◆ **Problem details**: Repeat all of the records word for word, but skip any picture.

-- Opening Marker --

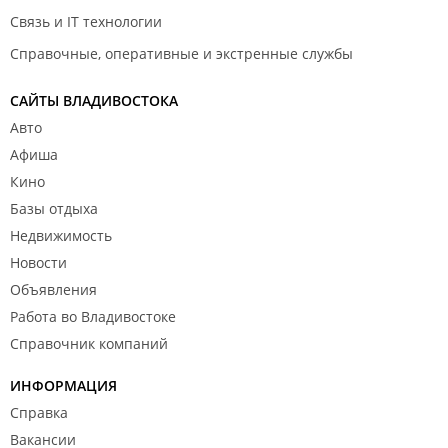
Связь и IT технологии
Справочные, оперативные и экстренные службы
САЙТЫ ВЛАДИВОСТОКА
Авто
Афиша
Кино
Базы отдыха
Недвижимость
Новости
Объявления
Работа во Владивостоке
Справочник компаний
ИНФОРМАЦИЯ
Справка
Вакансии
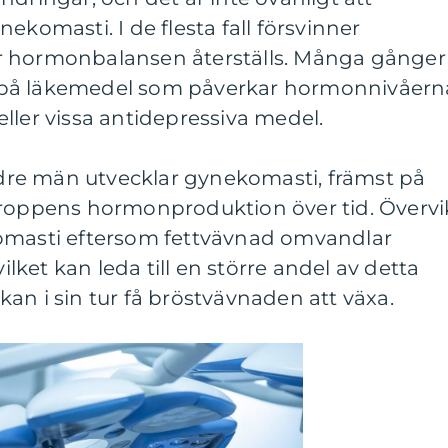
ekomasti. I de flesta fall försvinner
 när hormonbalansen återställs. Många gånger
på läkemedel som påverkar hormonnivåern
ller vissa antidepressiva medel.
äldre män utvecklar gynekomasti, främst på
kroppens hormonproduktion över tid. Övervi
komasti eftersom fettvävnad omvandlar
vilket kan leda till en större andel av detta
an i sin tur få bröstvävnaden att växa.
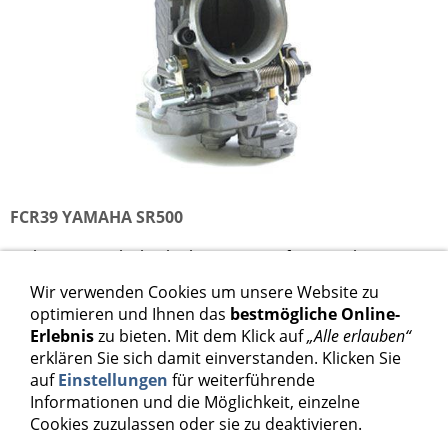
FCR39 YAMAHA SR500
Keihin FCR39 Flachschiebervergaser für Yamaha SR500
Wir verwenden Cookies um unsere Website zu
698,00 €
optimieren und Ihnen das
bestmögliche Online-
Erlebnis
zu bieten. Mit dem Klick auf
„Alle erlauben“
Inkl. 19 % USt. zzgl.
Versand
erklären Sie sich damit einverstanden. Klicken Sie
auf
Einstellungen
für weiterführende
Informationen und die Möglichkeit, einzelne
In den Warenkorb
Cookies zuzulassen oder sie zu deaktivieren.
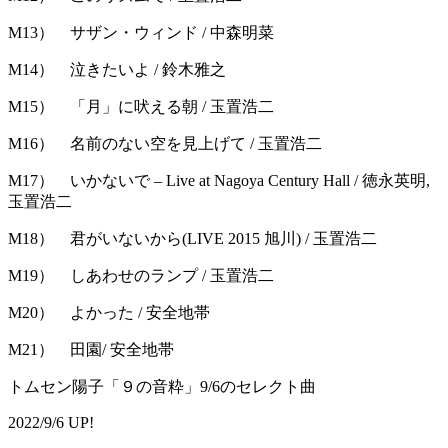
M13） サザン・ウィンド / 中森明菜
M14） 泣きたいよ / 鈴木雅之
M15） 「月」に吠える朝 / 玉置浩二
M16） 名前のない空を見上げて / 玉置浩二
M17） いかないで – Live at Nagoya Century Hall / 徳永英明,
玉置浩二
M18） 君がいないから(LIVE 2015 旭川) / 玉置浩二
M19） しあわせのランプ / 玉置浩二
M20） よかった / 安全地帯
M21） 田園/ 安全地帯
トムセン陽子「９の音粋」9/6のセレクト曲
2022/9/6 UP!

-- Closing Marker --

◆ **Response**:
Связь и IT технологии
Справочные, оперативные и экстренные службы
САЙТЫ ВЛАДИВОСТОКА
Авто
Афиша
Кино
Базы отдыха
Недвижимость
Новости
Объявления
Работа во Владивостоке
Справочник компаний
ИНФОРМАЦИЯ
Справка
Вакансии
ekomasti. I de flesta fall försvinner
 när hormonbalansen återställs. Många gånger
på läkemedel som påverkar hormonnivåern
ller vissa antidepressiva medel.
äldre män utvecklar gynekomasti, främst på
kroppens hormonproduktion över tid. Övervi
komasti eftersom fettvävnad omvandlar
vilket kan leda till en större andel av detta
an i sin tur få bröstvävnaden att växa.
FCR39 YAMAHA SR500
Keihin FCR39 Flachschiebervergaser für Yamaha SR500
Wir verwenden Cookies um unsere Website zu
698,00 €
optimieren und Ihnen das
bestmögliche Online-
Erlebnis
zu bieten. Mit dem Klick auf
„Alle erlauben“
Inkl. 19 % USt. zzgl.
Versand
erklären Sie sich damit einverstanden. Klicken Sie
auf
Einstellungen
für weiterführende
Informationen und die Möglichkeit, einzelne
In den Warenkorb
Cookies zuzulassen oder sie zu deaktivieren.
M13） サザン・ウィンド / 中森明菜
M14） 泣きたいよ / 鈴木雅之
M15） 「月」に吠える朝 / 玉置浩二
M16） 名前のない空を見上げて / 玉置浩二
M17） いかないで – Live at Nagoya Century Hall / 徳永英明,
玉置浩二
M18） 君がいないから(LIVE 2015 旭川) / 玉置浩二
M19） しあわせのランプ / 玉置浩二
M20） よかった / 安全地帯
M21） 田園/ 安全地帯
トムセン陽子「９の音粋」9/6のセレクト曲
2022/9/6 UP!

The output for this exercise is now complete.